Saved entries:
----------

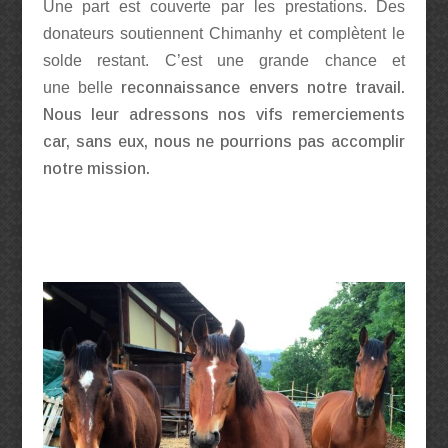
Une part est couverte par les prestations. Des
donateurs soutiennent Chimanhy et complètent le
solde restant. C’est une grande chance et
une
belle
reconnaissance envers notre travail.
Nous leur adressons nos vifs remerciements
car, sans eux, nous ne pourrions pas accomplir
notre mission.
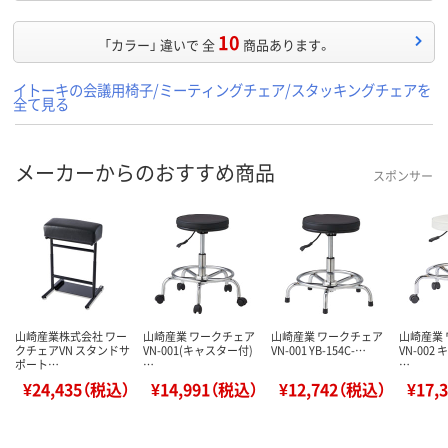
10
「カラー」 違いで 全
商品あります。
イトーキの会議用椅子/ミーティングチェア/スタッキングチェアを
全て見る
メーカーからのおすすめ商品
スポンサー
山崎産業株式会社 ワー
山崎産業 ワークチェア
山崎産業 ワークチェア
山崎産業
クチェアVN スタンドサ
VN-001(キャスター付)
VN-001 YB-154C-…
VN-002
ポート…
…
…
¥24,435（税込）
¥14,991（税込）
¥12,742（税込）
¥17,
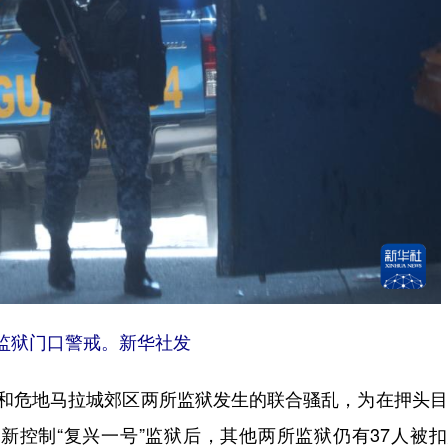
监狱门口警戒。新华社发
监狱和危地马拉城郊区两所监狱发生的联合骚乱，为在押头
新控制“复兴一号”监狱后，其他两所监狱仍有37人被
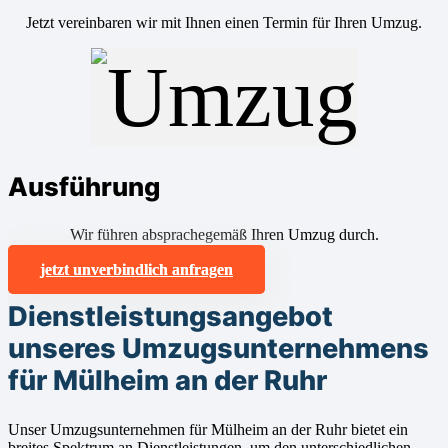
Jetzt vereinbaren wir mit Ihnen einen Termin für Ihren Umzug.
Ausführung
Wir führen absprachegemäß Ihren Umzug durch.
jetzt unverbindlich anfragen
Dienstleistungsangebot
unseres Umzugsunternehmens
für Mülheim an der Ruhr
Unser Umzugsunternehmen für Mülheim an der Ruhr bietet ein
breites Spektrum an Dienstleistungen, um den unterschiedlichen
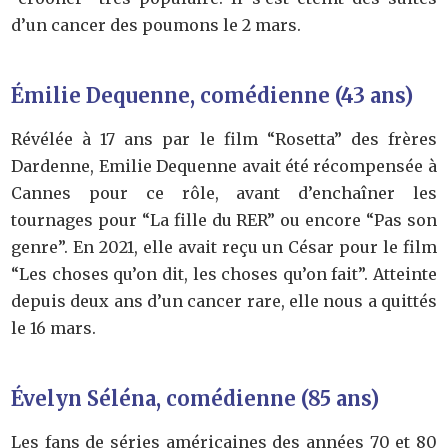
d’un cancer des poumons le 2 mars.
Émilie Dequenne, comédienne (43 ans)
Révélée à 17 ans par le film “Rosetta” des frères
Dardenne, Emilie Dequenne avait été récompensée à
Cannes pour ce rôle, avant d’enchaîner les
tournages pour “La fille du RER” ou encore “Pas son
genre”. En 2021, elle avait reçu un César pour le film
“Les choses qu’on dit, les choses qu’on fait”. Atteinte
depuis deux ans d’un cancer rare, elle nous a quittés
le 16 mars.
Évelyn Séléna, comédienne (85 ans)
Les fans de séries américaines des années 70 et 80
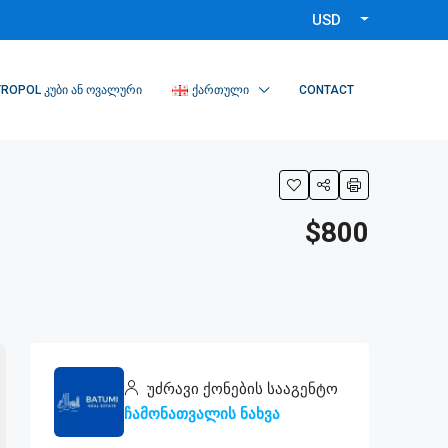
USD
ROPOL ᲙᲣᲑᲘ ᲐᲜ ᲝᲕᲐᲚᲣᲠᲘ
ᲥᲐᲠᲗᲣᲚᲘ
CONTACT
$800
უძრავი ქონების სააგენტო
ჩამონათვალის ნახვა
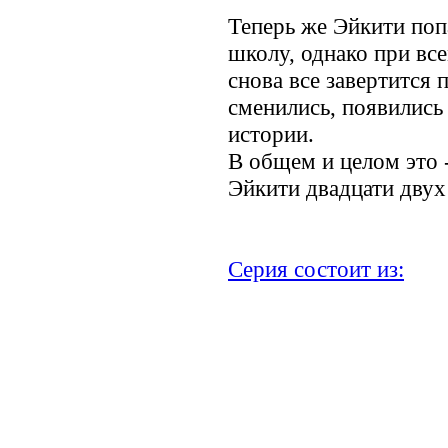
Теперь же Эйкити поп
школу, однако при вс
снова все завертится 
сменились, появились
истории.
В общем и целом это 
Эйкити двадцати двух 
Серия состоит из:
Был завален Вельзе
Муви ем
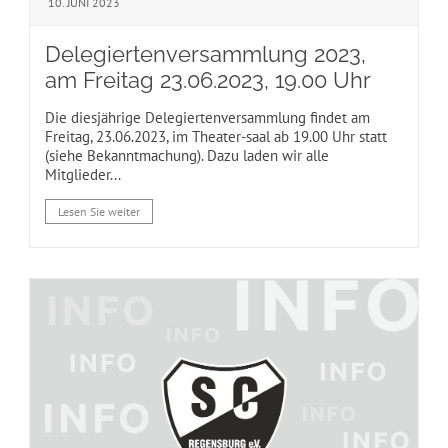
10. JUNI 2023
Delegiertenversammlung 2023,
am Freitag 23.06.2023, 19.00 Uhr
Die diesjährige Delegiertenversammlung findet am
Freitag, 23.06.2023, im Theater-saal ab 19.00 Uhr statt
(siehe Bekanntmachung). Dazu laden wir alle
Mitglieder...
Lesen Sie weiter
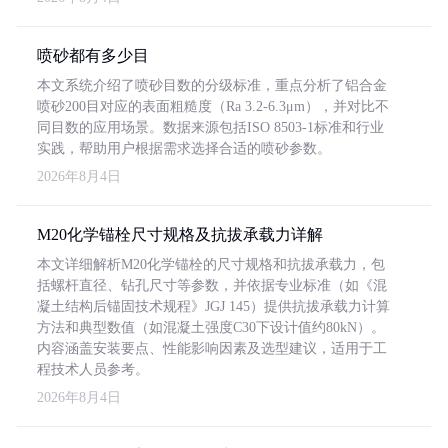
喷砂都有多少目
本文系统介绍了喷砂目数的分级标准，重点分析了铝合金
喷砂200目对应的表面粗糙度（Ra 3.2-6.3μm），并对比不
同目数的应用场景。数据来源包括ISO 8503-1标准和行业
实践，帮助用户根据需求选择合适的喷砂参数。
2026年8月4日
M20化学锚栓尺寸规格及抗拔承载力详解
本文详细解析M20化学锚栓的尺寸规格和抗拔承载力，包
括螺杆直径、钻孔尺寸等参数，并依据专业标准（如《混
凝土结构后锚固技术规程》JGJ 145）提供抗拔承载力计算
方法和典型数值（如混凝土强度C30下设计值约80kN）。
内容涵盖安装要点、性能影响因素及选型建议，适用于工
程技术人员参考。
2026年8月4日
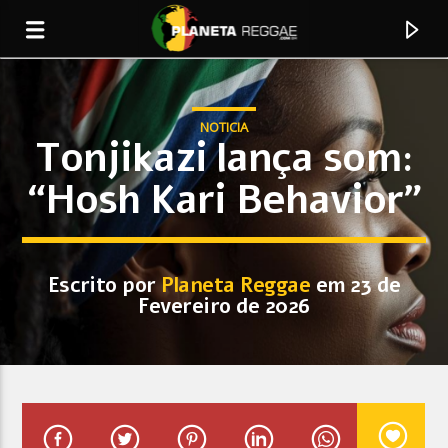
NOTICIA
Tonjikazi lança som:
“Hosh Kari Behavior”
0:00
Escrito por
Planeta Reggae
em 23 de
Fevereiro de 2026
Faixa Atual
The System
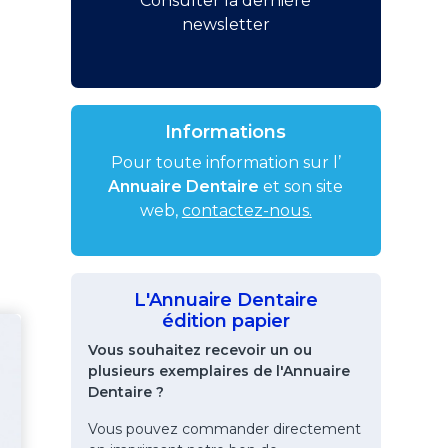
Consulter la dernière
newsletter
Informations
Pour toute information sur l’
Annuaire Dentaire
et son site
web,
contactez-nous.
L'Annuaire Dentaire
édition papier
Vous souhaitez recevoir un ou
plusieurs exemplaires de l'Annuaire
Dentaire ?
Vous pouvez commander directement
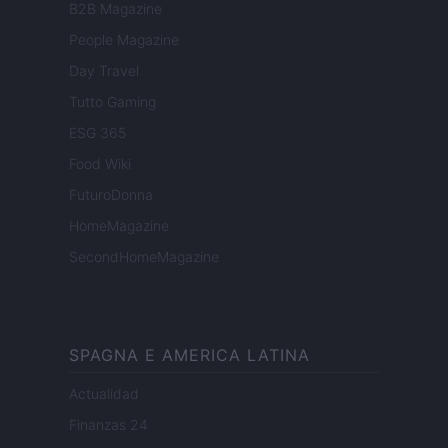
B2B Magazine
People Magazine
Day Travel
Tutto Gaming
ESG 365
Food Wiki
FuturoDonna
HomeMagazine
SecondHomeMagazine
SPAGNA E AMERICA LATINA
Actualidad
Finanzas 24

----------

Leave out the pictures and restate, word for word, the lines from the top of the data through the line containing "Évelyn Séléna, comédienne (85 ans)", both included.

#### [Output for this task]
Une part est couverte par les prestations. Des
donateurs soutiennent Chimanhy et complètent le
solde restant. C’est une grande chance et
une
belle
reconnaissance envers notre travail.
Nous leur adressons nos vifs remerciements
car, sans eux, nous ne pourrions pas accomplir
notre mission.
10
「カラー」 違いで 全
商品あります。
イトーキの会議用椅子/ミーティングチェア/スタッキングチェアを
全て見る
メーカーからのおすすめ商品
スポンサー
山崎産業株式会社 ワー
山崎産業 ワークチェア
山崎産業 ワークチェア
山崎産業
クチェアVN スタンドサ
VN-001(キャスター付)
VN-001 YB-154C-…
VN-002
ポート…
…
…
¥24,435（税込）
¥14,991（税込）
¥12,742（税込）
¥17,
监狱门口警戒。新华社发
监狱和危地马拉城郊区两所监狱发生的联合骚乱，为在押头
新控制“复兴一号”监狱后，其他两所监狱仍有37人被
Jetzt vereinbaren wir mit Ihnen einen Termin für Ihren Umzug.
Ausführung
Wir führen absprachegemäß Ihren Umzug durch.
jetzt unverbindlich anfragen
Dienstleistungsangebot
unseres Umzugsunternehmens
für Mülheim an der Ruhr
Unser Umzugsunternehmen für Mülheim an der Ruhr bietet ein
breites Spektrum an Dienstleistungen, um den unterschiedlichen
d’un cancer des poumons le 2 mars.
Émilie Dequenne, comédienne (43 ans)
Révélée à 17 ans par le film “Rosetta” des frères
Dardenne, Emilie Dequenne avait été récompensée à
Cannes pour ce rôle, avant d’enchaîner les
tournages pour “La fille du RER” ou encore “Pas son
genre”. En 2021, elle avait reçu un César pour le film
“Les choses qu’on dit, les choses qu’on fait”. Atteinte
depuis deux ans d’un cancer rare, elle nous a quittés
le 16 mars.
Évelyn Séléna, comédienne (85 ans)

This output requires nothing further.